Competition. You will be completing with other rental properties in your hyper-local market. Hyper-local is usually designated to properties in the same neighborhood, or are within a .2 mile radius of your property. This is hands down the most important factor when choosing and setting a price for your rental property. When neglected, your property can act like an anchor to help other properties lease-up before yours. You should choose 2 or 3 properties that are currently being marketed for rent to base your rental price upon. These comparable properties should be similar in the number of bedrooms, bathrooms, square footage, and amenities. After choosing these properties it is best practice to price your rental property just below the current market rent in order to entice and persuade quality tenants (prospective tenants with options) that your property is the best value for them.
It is vital to keep an eye o your hyper-local market over the duration of the lease-up period. Tracking your property in comparison to its direct competitors will help you make corrections to the price in order to reduce vacancy. It is advised to drive through the area in which your property is located and see what the competing properties look and feel like. This will give you an empirical edge when choosing a price.

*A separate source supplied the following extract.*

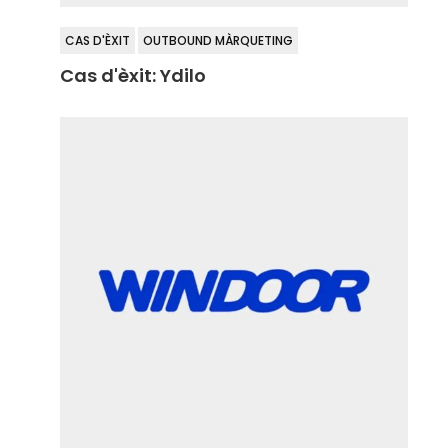
CAS D'ÈXIT
OUTBOUND MÀRQUETING
Cas d'èxit: Ydilo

Attracting quality tenants cannot be overstated. Investors dream of tenants that are responsible, timely, and conscientious. These types of tenants do indeed exist; however, they need to feel that they are getting the best value at the time in which they are looking for a new place to call home. Traditionally, this means pricing your property just below current market rents. Although this appears to decrease the amount of income an investor earns from their property, it is actually the most profitable strategy to use. The reason this is the most profitable strategy is based on the behaviors that come along with quality tenants. Quality tenants pay rent on time, alert you when there are issues with the property in order to isolate issues that can have pernicious effects, and do not potentially disturb other tenants. Finding and keeping quality tenants is a tried and true strategy for optimizing your rental income.
In summary, it is important to understand your hyper-local market and analyze competing properties and continue to keep an eye on the market for new competing properties. Staying ahead of the market by pricing your rental property just below market rents is a good strategy for attracting quality tenants who are responsible, timely, and non-disruptive.